We recognise the importance of knowledge sharing across industries, helping people with their personal and professional development, networking, and collaboration in improving and growing the community. This is why we run a number of events and participate in many others.

Each year, we host and sponsor events across the UK, Europe and the US. Each event is open everyone —experienced or curious— and aims to help people share and gain knowledge about Data Science and to get them involved with the wider community. To get you started we’ve put together a list of our events you can attend over the next 12 months:

Free community events

LondonR

We host LondonR in central London every two months. At each meet up we have three brilliant R presentations followed by networking drinks – which are on us. Where possible we also offer free workshops about a range of R topics, including Shiny, ggplot2 and the Tidyverse.

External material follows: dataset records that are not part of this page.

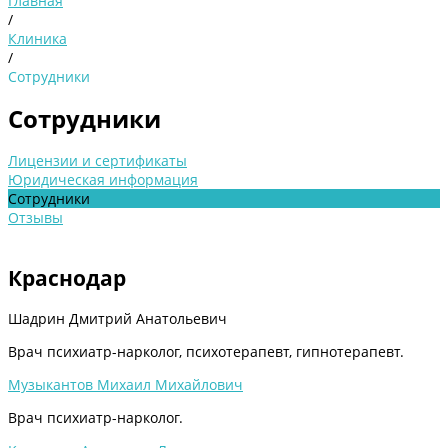
Главная
/
Клиника
/
Сотрудники
Сотрудники
Лицензии и сертификаты
Юридическая информация
Сотрудники
Отзывы
Краснодар
Шадрин Дмитрий Анатольевич
Врач психиатр-нарколог, психотерапевт, гипнотерапевт.
Музыкантов Михаил Михайлович
Врач психиатр-нарколог.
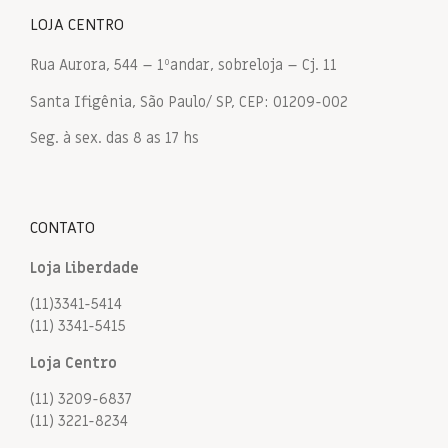
LOJA CENTRO
Rua Aurora, 544 – 1ºandar, sobreloja – Cj. 11
Santa Ifigênia, São Paulo/ SP, CEP: 01209-002
Seg. à sex. das 8 as 17 hs
CONTATO
Loja Liberdade
(11)3341-5414
(11) 3341-5415
Loja Centro
(11) 3209-6837
(11) 3221-8234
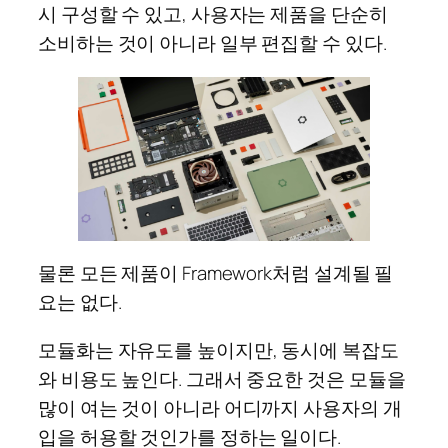
시 구성할 수 있고, 사용자는 제품을 단순히
소비하는 것이 아니라 일부 편집할 수 있다.
물론 모든 제품이 Framework처럼 설계될 필
요는 없다.
모듈화는 자유도를 높이지만, 동시에 복잡도
와 비용도 높인다. 그래서 중요한 것은 모듈을
많이 여는 것이 아니라 어디까지 사용자의 개
입을 허용할 것인가를 정하는 일이다.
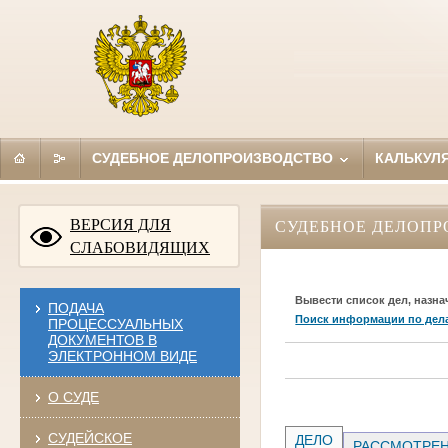
СУДЕБНОЕ ДЕЛОПРОИЗВОДСТВО
КАЛЬКУЛ
ВЕРСИЯ ДЛЯ
СУДЕБНОЕ ДЕЛОПР
СЛАБОВИДЯЩИХ
Вывести список дел, назна
ПОДАЧА
Поиск информации по дел
ПРОЦЕССУАЛЬНЫХ
ДОКУМЕНТОВ В
ЭЛЕКТРОННОМ ВИДЕ
О СУДЕ
СУДЕЙСКОЕ
ДЕЛО
РАССМОТРЕН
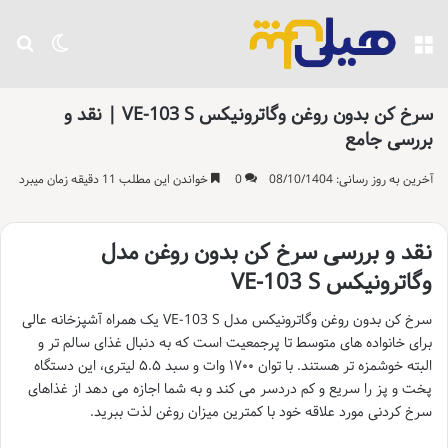
منو
تغییر پو
جست
سرخ کن بدون روغن وگاترونیکس VE-103 S | نقد و
بررسی جامع
آخرین به روز رسانی: 08/10/1404
0
خواندن این مطلب 11 دقیقه زمان میبرد
نقد و بررسی سرخ کن بدون روغن مدل
وگاترونیکس VE-103 S
سرخ کن بدون روغن وگاترونیکس مدل VE-103 S یک همراه آشپزخانه عالی
برای خانواده های متوسط تا پرجمعیت است که به دنبال غذای سالم تر و
البته خوشمزه تر هستند. با توان ۱۷۰۰ وات و سبد ۵.۵ لیتری، این دستگاه
پخت و پز را سریع و کم دردسر می کند و به شما اجازه می دهد از غذاهای
سرخ کردنی مورد علاقه خود با کمترین میزان روغن لذت ببرید.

The next event is on 27 March at UCL, you can sign up to our mailing list to hear about future events.

Manchester R

Manchester R takes place four times a year. Following the same format as LondonR, you will get three presentations followed by networking drinks on us. We also offer free workshops before the main meeting so you can stay up-to-date with the latest tools.

Our next event is on 6 February where the R-Ladies are taking over for the night. For more information visit the Manchester R website.

Bristol Data Scientists

Our Bristol Data Science events have a wider focus, but they follow the same format as our R user groups – three great presentations from the community and then drinks on us. If you’re interested in Data Science, happen to be a Data Scientist or work with data in some way then you are welcome to join us.

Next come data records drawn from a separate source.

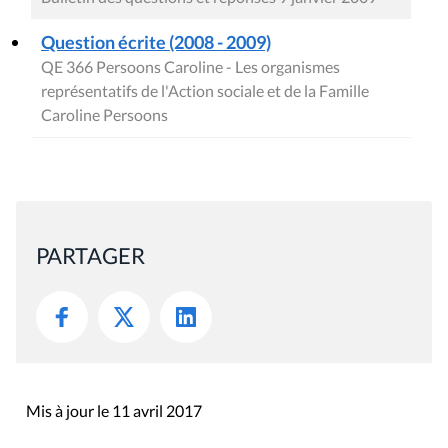
Question écrite (2008 - 2009)
QE 366 Persoons Caroline - Les organismes
représentatifs de l'Action sociale et de la Famille
Caroline Persoons
PARTAGER
Mis à jour le 11 avril 2017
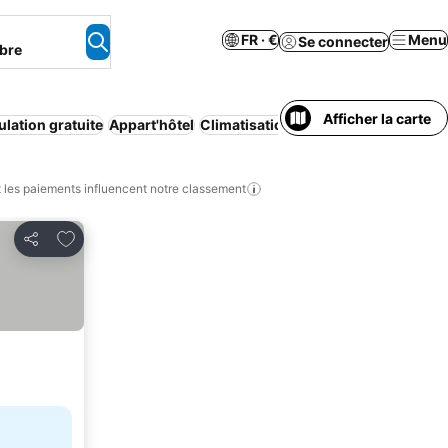
FR · €
Menu
Se connecter
bre
Afficher la carte
lation gratuite
Appart'hôtel
Climatisation
Wi-Fi
Piscine
Parkin
les paiements influencent notre classement
Ajouter à mes favoris
Partager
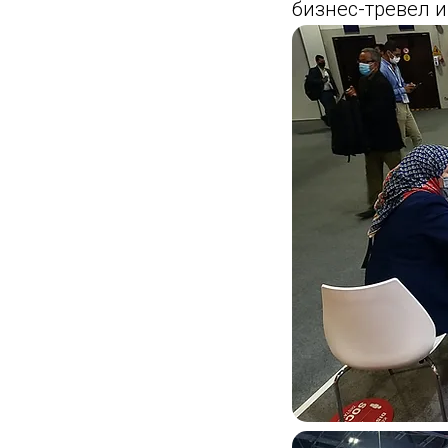
бизнес-тревел и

This year, we’re introducing free Data Science workshops before the meeting, so please tell us what you’d like to hear more about.

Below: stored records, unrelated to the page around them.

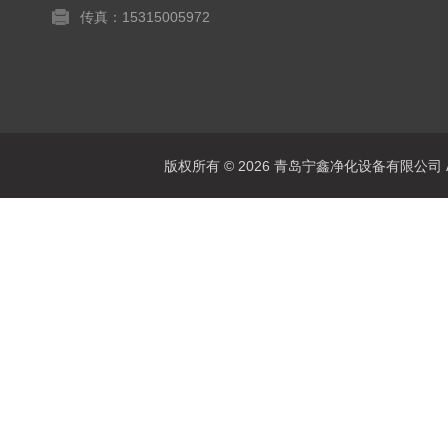
传真：15315005972
版权所有 © 2026 青岛宁鑫净化设备有限公司 All 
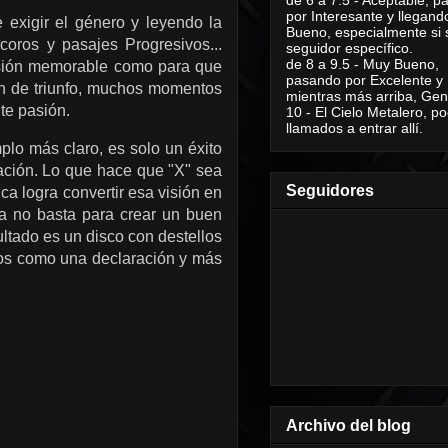
por Interesante y llegand
 exigir el género y leyendo la
Bueno, especialmente si 
oros y pasajes Progresivos...
seguidor específico.
de 8 a 9.5 - Muy Bueno,
ensión memorable como para que
pasando por Excelente y
ón de triunfo, muchos momentos
mientras más arriba, Geni
nte pasión.
10 - El Cielo Metalero, po
llamados a entrar allí.
lo más claro, es solo un éxito
ación.
Lo que hace que "X" sea
Seguidores
ca logra convertir esa visión en
la no basta para crear un buen
ultado es un disco con destellos
nos como una declaración y más
Archivo del blog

The Bristol meetup takes place four times a year at the Watershed in central Bristol. If you’d like to come we recommend joining the meetup group to stay in the loop.

BaselR

This meet up is a little further afield, but if you’re based in or near Basel, you’ll catch us twice a year running this R user group. Visit the BaselR websitefor details on upcoming events.

OxfordR

As you may have guessed, we love R, so we try to support the community where we can. We’ve partnered up with OxfordR this year to bring you pizza and wine while you network after the main presentation. OxfordR is held on the first Monday of every month, you can find details here on their website.

BirminghamR

BirminghamR is under new management and we are helping them get started. Their first event for 2018 is coming up on 25 January; for more information check out their meetup page.

Data Engineering London

One of our newest meetup groups focuses on Data Engineering. We hold two events a year that give Data Engineers in London the opportunity to listen to talks on the latest technology, network with fellow engineers and have a drink or two on us. The next event will be announced in the coming months. To stay up-to-date please visit the meetup group.

Speaking opportunities

As well as attending our free events, you can let us know if you’d like to present a talk. If you have something you’d like to share just get in touch with the team by emailing us.

EARL Conferences

Our EARL Conferences were developed on the success of our R User Groups and the rapid growth of R in enterprise. R users in organisations around the country were looking for a place to share, learn and find inspiration. The enterprise focus of EARL makes it ideal for people to come and get some ideas to implement in the workplace. Every year delegates walk away feeling inspired and ready to work R magic in their organisations.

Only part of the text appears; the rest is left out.